Stochastic Momentum Methods for Non-smooth Non-Convex Finite-Sum Coupled Compositional Optimization¶
Conference: NeurIPS2025 arXiv: 2506.02504 Authors: Xingyu Chen, Bokun Wang, Ming Yang, Qihang Lin, Tianbao Yang (Texas A&M, Iowa) Code: To be confirmed Area: Optimization Keywords: FCCO, non-smooth non-convex optimization, stochastic momentum methods, Moreau envelope, constrained optimization, compositional optimization
TL;DR¶
For non-smooth non-convex finite-sum coupled compositional optimization (FCCO), this paper proposes two stochastic momentum methods — SONEX (single-loop) and ALEXR2 (double-loop) — that improve the iteration complexity from \(O(1/\epsilon^6)\) to \(O(1/\epsilon^5)\) via outer Moreau envelope smoothing and nested smoothing techniques, and achieve the same optimal complexity for non-convex inequality-constrained optimization.
Background & Motivation¶
The finite-sum coupled compositional optimization (FCCO) problem takes the form: $\(\min_{\mathbf{w}} F(\mathbf{w}) := \frac{1}{n}\sum_{i=1}^n f_i(g_i(\mathbf{w}))\)$
where \(f_i\) are outer functions (possibly non-smooth) and \(g_i\) are inner functions (stochastically estimated). This formulation arises broadly in X-risk optimization (AUC, contrastive losses), group distributionally robust optimization (GDRO), and non-convex constrained optimization.

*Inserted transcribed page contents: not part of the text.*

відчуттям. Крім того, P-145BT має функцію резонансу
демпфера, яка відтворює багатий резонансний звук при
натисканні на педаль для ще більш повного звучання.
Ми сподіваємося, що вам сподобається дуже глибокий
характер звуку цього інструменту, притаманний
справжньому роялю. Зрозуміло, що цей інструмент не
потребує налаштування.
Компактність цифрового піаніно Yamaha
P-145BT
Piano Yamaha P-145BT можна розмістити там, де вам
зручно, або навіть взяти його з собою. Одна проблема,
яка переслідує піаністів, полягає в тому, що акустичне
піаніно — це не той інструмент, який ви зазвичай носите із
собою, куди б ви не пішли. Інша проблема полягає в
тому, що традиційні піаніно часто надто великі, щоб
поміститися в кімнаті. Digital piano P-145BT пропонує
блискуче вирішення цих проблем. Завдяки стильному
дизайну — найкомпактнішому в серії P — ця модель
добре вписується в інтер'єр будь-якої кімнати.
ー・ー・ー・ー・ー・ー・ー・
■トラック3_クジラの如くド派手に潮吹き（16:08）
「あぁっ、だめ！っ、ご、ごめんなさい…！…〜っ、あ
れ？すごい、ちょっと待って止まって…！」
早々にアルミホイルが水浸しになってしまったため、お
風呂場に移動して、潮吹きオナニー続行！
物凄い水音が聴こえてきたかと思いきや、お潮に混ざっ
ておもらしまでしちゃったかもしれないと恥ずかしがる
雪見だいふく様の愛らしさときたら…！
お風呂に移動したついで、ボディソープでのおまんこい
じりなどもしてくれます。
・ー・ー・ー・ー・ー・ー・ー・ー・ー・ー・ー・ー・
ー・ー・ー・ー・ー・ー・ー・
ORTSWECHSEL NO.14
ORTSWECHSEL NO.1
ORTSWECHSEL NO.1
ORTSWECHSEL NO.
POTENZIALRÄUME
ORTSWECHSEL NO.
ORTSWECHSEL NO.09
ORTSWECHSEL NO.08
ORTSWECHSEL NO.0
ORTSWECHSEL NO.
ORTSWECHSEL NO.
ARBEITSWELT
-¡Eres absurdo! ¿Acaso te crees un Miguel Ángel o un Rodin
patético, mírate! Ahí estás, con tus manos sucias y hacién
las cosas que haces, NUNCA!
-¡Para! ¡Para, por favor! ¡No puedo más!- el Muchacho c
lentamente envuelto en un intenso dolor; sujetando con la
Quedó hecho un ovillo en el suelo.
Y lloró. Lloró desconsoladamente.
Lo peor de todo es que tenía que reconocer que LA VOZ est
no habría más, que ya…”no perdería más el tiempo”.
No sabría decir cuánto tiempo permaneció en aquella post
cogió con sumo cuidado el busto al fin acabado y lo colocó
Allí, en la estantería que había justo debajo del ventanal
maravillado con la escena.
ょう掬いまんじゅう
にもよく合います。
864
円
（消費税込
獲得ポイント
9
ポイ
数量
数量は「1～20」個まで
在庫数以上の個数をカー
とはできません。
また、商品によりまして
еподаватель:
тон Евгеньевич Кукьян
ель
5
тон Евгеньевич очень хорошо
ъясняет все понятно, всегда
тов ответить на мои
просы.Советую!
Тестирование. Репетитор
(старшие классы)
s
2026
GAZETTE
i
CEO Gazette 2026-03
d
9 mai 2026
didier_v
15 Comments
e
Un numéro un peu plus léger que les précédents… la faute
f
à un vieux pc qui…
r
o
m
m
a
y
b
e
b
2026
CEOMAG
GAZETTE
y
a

Prior methods suffer from two key limitations: - High complexity: The previous state-of-the-art method SONX requires \(O(1/\epsilon^6)\) iterations under the mean Lipschitz continuity assumption on the stochastic inner function mean. - Incompatibility with deep learning: SONX relies on vanilla SGD updates and lacks momentum mechanisms, making it unsuitable for training deep neural networks.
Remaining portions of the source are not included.